**Prompt**
Scan the data. Collect each line that contains the word "become".

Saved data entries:
------------------------

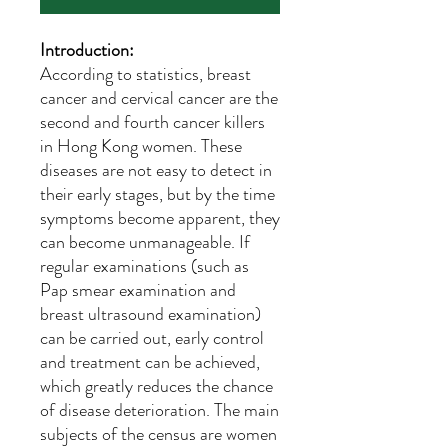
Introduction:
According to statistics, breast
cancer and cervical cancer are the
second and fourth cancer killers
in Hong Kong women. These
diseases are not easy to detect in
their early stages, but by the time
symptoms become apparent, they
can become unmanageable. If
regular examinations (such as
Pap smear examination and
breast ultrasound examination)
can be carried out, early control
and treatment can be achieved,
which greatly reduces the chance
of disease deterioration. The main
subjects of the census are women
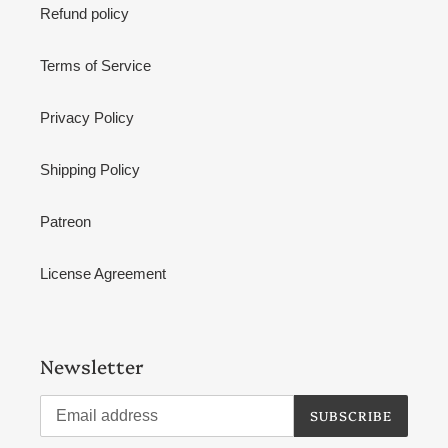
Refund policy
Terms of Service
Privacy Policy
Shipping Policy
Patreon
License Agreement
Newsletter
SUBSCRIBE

------------------------

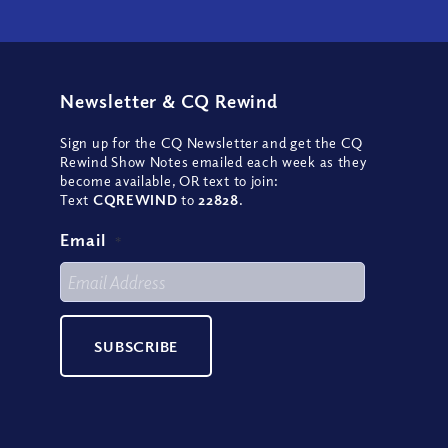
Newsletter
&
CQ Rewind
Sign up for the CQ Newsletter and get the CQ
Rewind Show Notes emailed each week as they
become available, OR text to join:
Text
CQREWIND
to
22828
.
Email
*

------------------------

**Written response**
symptoms become apparent, they
can become unmanageable. If
become available, OR text to join:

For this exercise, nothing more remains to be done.